Since you are comparing against the same word over and over, you can get a little performance improvement by using partial application and caching there:
function levenshtein(s1) {
var row0 = [], row1 = [], s1_len = s1.length;
if (s1_len === 0)
return function(s2) {
return s2.length;
};
return function(s2) {
var s2_len = s2.length, s1_idx, s2_idx = 0, a, b, c, c2, i = 0;
if (s2_len === 0)
return s1_len;
…
return b;
};
}
I also repeated myself a bit by linearizing the loop somewhat.

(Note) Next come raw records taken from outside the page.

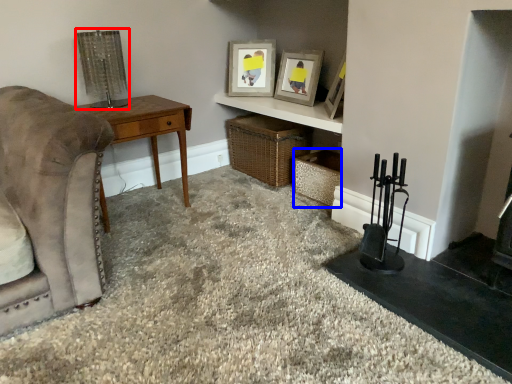 Question: Which object appears farthest to the camera in this image, lamp (highlighted by a red box) or crate (highlighted by a blue box)?

Choices:
 (A) lamp
 (B) crate

Answer: (B) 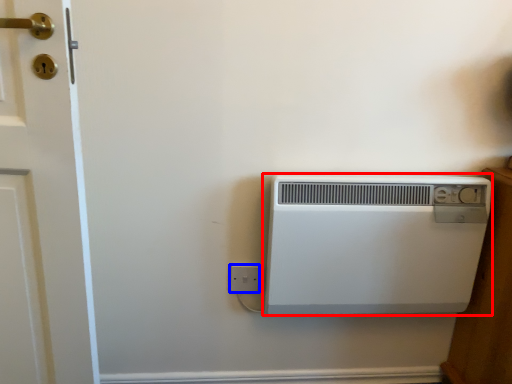 Question: Which of the following is the farthest to the observer, home appliance (highlighted by a red box) or electric outlet (highlighted by a blue box)?

Choices:
 (A) home appliance
 (B) electric outlet

Answer: (B) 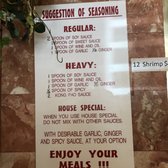 Find the location of a particular element. The width and height of the screenshot is (168, 168). brown tiled background is located at coordinates (151, 126). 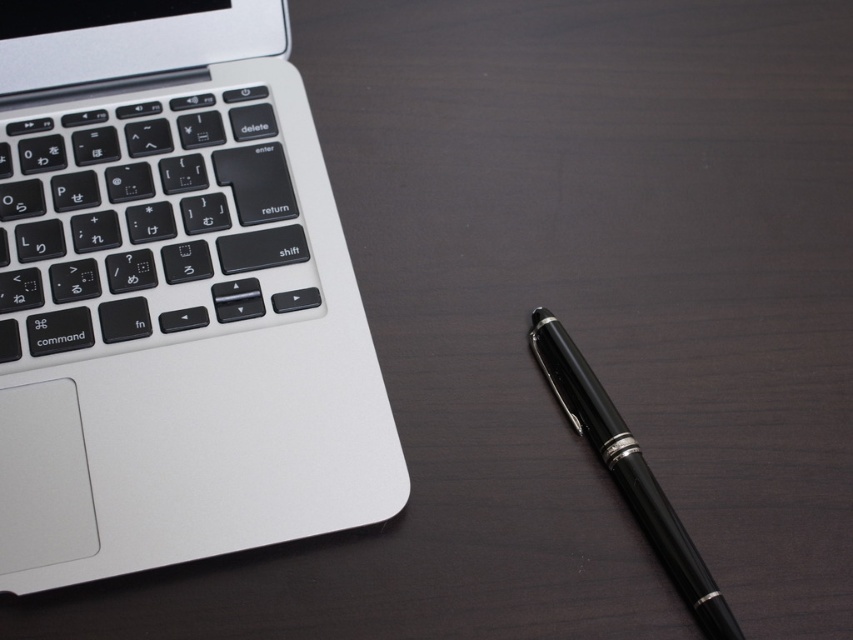 The height and width of the screenshot is (640, 853). What do you see at coordinates (172, 296) in the screenshot?
I see `sleek silver laptop at upper left` at bounding box center [172, 296].

Between point (155, 150) and point (601, 438), which one is positioned behind?

Point (155, 150)

Locate an element on the screen. The height and width of the screenshot is (640, 853). sleek silver laptop at upper left is located at coordinates (172, 296).

Identify the location of sleek silver laptop at upper left. The width and height of the screenshot is (853, 640). (172, 296).

Locate an element on the screen. This screenshot has height=640, width=853. black matte keyboard at left is located at coordinates (146, 225).

Based on the photo, is black matte keyboard at left bigger than black polished pen at lower right?

Yes, black matte keyboard at left is bigger than black polished pen at lower right.

Is point (165, 326) positioned before point (587, 371)?

Yes, it is.

You are a GUI agent. You are given a task and a screenshot of the screen. Output one action in this format:
    pyautogui.click(x=<x>, y=<y>)
    Task: Click on the black matte keyboard at left
    This screenshot has height=640, width=853.
    Given the screenshot: What is the action you would take?
    (x=146, y=225)

Is sleek silver laptop at upper left positioned at the back of black matte keyboard at left?

No, it is in front of black matte keyboard at left.

Is point (67, 51) in front of point (289, 252)?

No, it is not.

The height and width of the screenshot is (640, 853). In order to click on sleek silver laptop at upper left in this screenshot , I will do `click(172, 296)`.

Image resolution: width=853 pixels, height=640 pixels. In order to click on sleek silver laptop at upper left in this screenshot , I will do `click(172, 296)`. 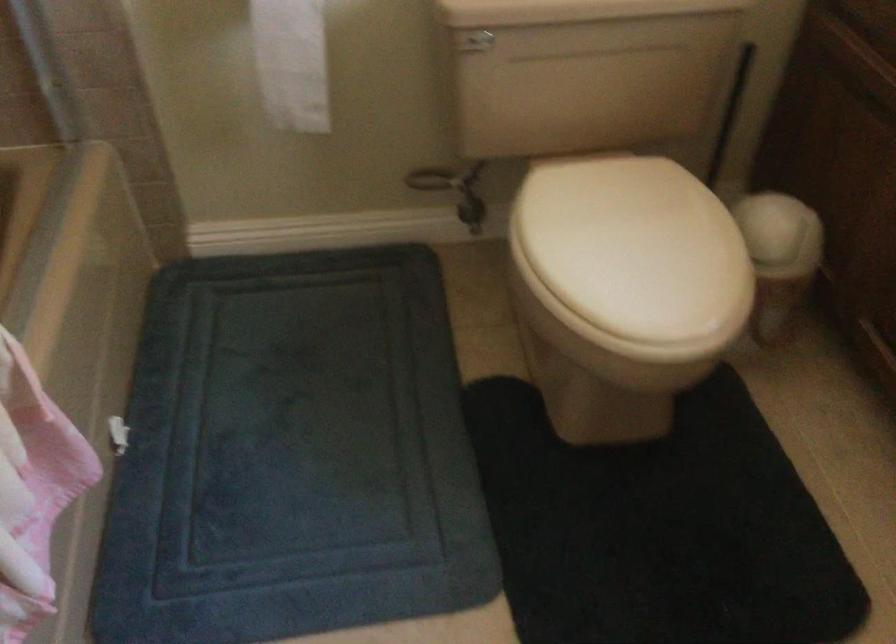 Where would you pull the toilet paper sheet? Please return your answer as a coordinate pair (x, y).

(291, 62) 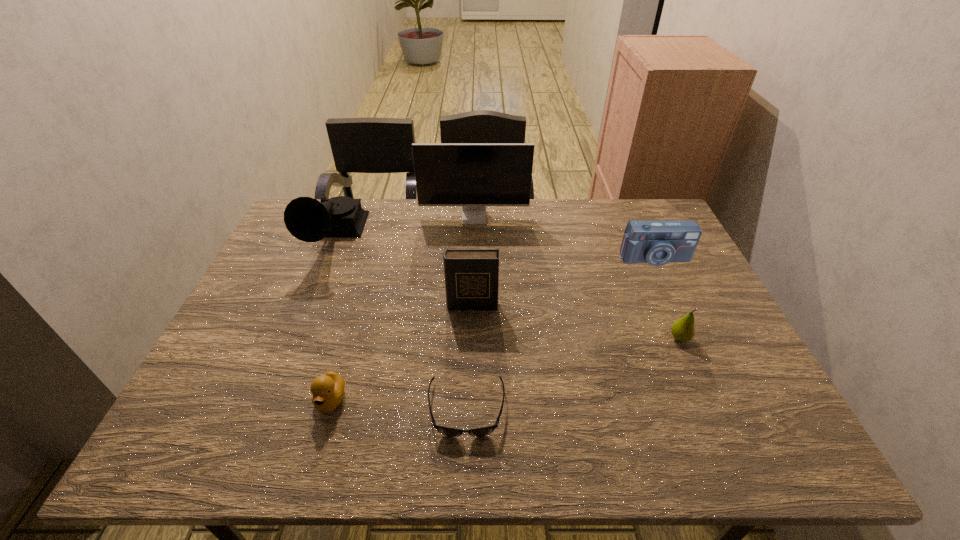 Select which object appears as the closest to the fifth farthest object. Please provide its 2D coordinates. Your answer should be formatted as a tuple, i.e. [(x, y)], where the tuple contains the x and y coordinates of a point satisfying the conditions above.

[(657, 243)] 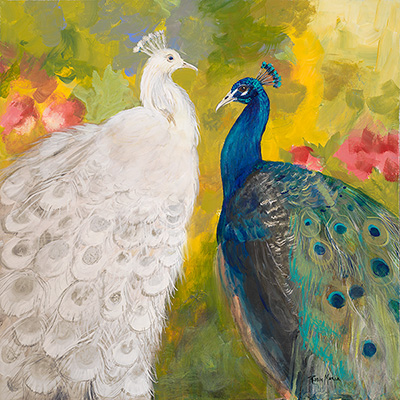 You are a GUI agent. You are given a task and a screenshot of the screen. Output one action in this format:
    pyautogui.click(x=<x>, y=<y>)
    Task: Click on the green paint
    This screenshot has width=400, height=400.
    Given the screenshot: What is the action you would take?
    pyautogui.click(x=187, y=364), pyautogui.click(x=239, y=379), pyautogui.click(x=209, y=303), pyautogui.click(x=238, y=35), pyautogui.click(x=55, y=54), pyautogui.click(x=386, y=102), pyautogui.click(x=380, y=189) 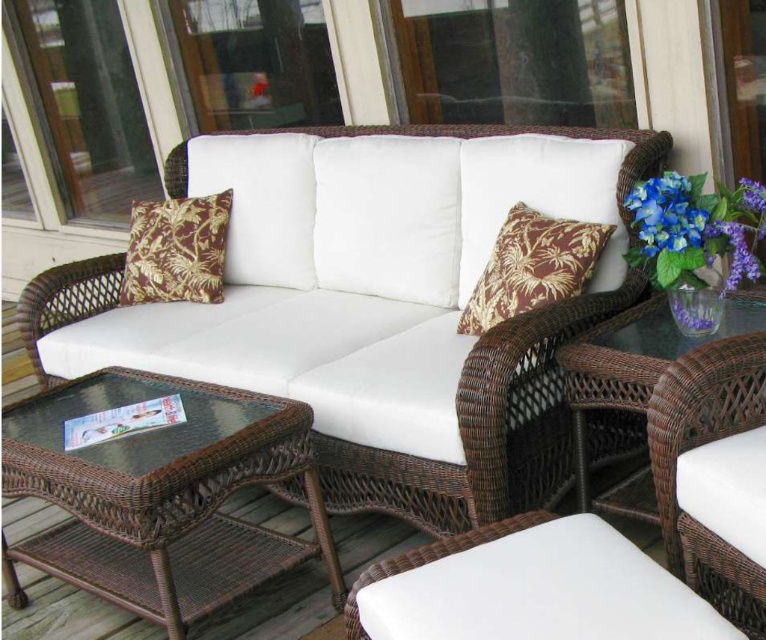 Who is more distant from viewer, [663,362] or [634,227]?

Point [634,227]

Does clear glass table at right appear on the right side of blue silk flowers at upper right?

In fact, clear glass table at right is to the left of blue silk flowers at upper right.

Locate an element on the screen. clear glass table at right is located at coordinates (634, 378).

Locate an element on the screen. The image size is (766, 640). clear glass table at right is located at coordinates (634, 378).

Is clear glass table at right positioned at the back of brown textured pillow at left?

No.

Who is more distant from viewer, [619,508] or [172,227]?

Positioned behind is point [172,227].

You are a GUI agent. You are given a task and a screenshot of the screen. Output one action in this format:
    pyautogui.click(x=<x>, y=<y>)
    Task: Click on the clear glass table at right
    This screenshot has height=640, width=766.
    Given the screenshot: What is the action you would take?
    pyautogui.click(x=634, y=378)

Is point (663, 440) in front of point (614, 490)?

Yes.

Who is positioned more to the right, brown wicker armchair at lower right or clear glass table at right?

Not sure whether it gets lot faster, but you can omit one of the arrays - you do not need to read/write them in an alternating manner:
function levenshtein(s1) {
var s1_len = s1.length, row = new Array(s1_len);
if (s1_len === 0)
return function(s2) {
return s2.length;
};
return function(s2) {
var s2_len = s2.length, s1_idx, s2_idx = 0, a, b, c, c2, i = 0;
if (s2_len === 0)
return s1_len;
while (i < s1_len)
row[i] = ++i;
while (s2_idx < s2_len) {
c2 = s2[s2_idx];
a = s2_idx;
++s2_idx;
b = s2_idx;
for (s1_idx = 0; s1_idx < s1_len; ++s1_idx) {
c = a + (s1[s1_idx] === c2 ? 0 : 1);
a = row[s1_idx];
b = b < a ? (b < c ? b + 1 : c) : (a < c ? a + 1 : c);
row[s1_idx] = b;
}
}
return b;
};
}
I don't think further optimisations can be made without putting your millions of words in a dedicated data structure (e.g. a prefix trie).